Pemphigus Vulgaris disease mechanism in adults
Pemphigus Vulgaris (PV) is a rare, chronic autoimmune blistering disorder primarily affecting adults. It is characterized by the formation of painful blisters and erosions on the skin and mucous membranes, particularly in the mouth. Understanding the disease mechanism of PV in adults involves exploring how the immune system mistakenly targets the body’s own tissues, leading to the characteristic blistering.
At the core of PV’s pathophysiology is an autoimmune response directed against components of the skin’s structural framework. Specifically, the immune system produces autoantibodies—mainly immunoglobulin G (IgG)—that target desmogleins, which are cadherin-type cell adhesion molecules. In PV, the primary targets are desmoglein 3 and, in some cases, desmoglein 1. These proteins are integral to desmosomes, specialized structures that facilitate adhesion between keratinocytes, the predominant cell type in the epidermis.
The binding of autoantibodies to desmogleins disrupts their function, weakening the bonds that hold keratinocytes together. This loss of cell-cell adhesion, known as acantholysis, causes keratinocytes to detach from each other. The result is the formation of intraepidermal clefts and blistering. Because these autoantibodies are directed against desmogleins located primarily in the lower layers of the epidermis and mucous membranes, blister formation often begins in the oral mucosa before extending to the skin.
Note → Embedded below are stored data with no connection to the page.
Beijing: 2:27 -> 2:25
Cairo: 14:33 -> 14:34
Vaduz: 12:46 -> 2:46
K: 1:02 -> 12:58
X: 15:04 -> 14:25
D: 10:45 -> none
The immune response in PV is multifaceted. B cells produce pathogenic autoantibodies against desmogleins, while T-helper cells play a role in modulating this activity. The exact triggers for this autoimmune response are not fully understood, but genetic predispositions, environmental factors such as stress or infections, and certain medications may contribute to disease onset in susceptible adults.
The pathogenic autoantibodies not only interfere with keratinocyte adhesion but can also activate complement pathways and recruit inflammatory cells. This immune activation exacerbates tissue damage, leading to deeper erosions and increasing the risk of secondary infections. The chronic nature of PV involves a cycle of antibody production, tissue damage, and ongoing immune dysregulation.
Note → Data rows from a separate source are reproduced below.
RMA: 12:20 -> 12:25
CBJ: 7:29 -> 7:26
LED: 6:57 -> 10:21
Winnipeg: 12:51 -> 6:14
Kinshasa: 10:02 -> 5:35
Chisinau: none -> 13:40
Treatment strategies aim to suppress this abnormal immune response. Corticosteroids remain the mainstay, reducing antibody production and inflammation. Immunosuppressive agents such as azathioprine, mycophenolate mofetil, or cyclophosphamide are often added to enhance control. Recent advances include biologic therapies like rituximab, an anti-CD20 monoclonal antibody, which targets B cells directly, reducing autoantibody levels and inducing remission.
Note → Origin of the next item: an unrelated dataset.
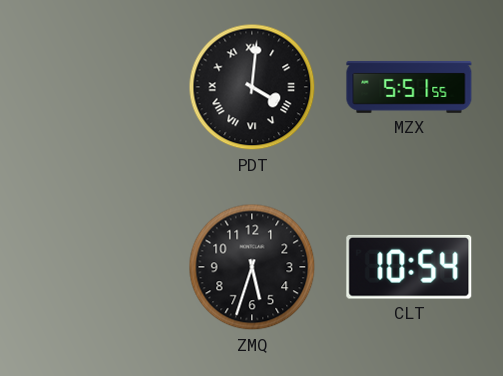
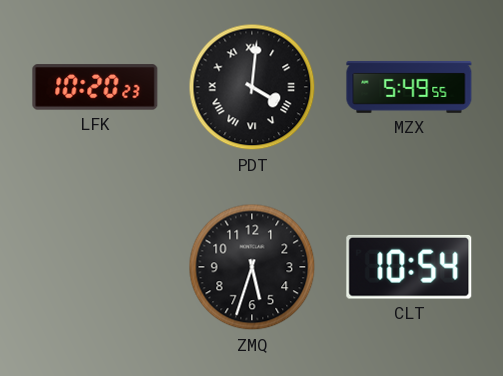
LFK: none -> 10:20
MZX: 5:51 -> 5:49
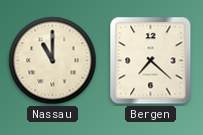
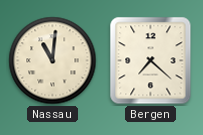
Nassau: 11:00 -> 11:01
In summary, Pemphigus Vulgaris in adults results from an autoimmune attack where autoantibodies disrupt keratinocyte adhesion by targeting desmogleins. This leads to intraepidermal blistering and mucocutaneous erosions, with the disease process driven by a complex interplay of immune dysregulation. Understanding these mechanisms is crucial for developing targeted therapies and improving patient outcomes.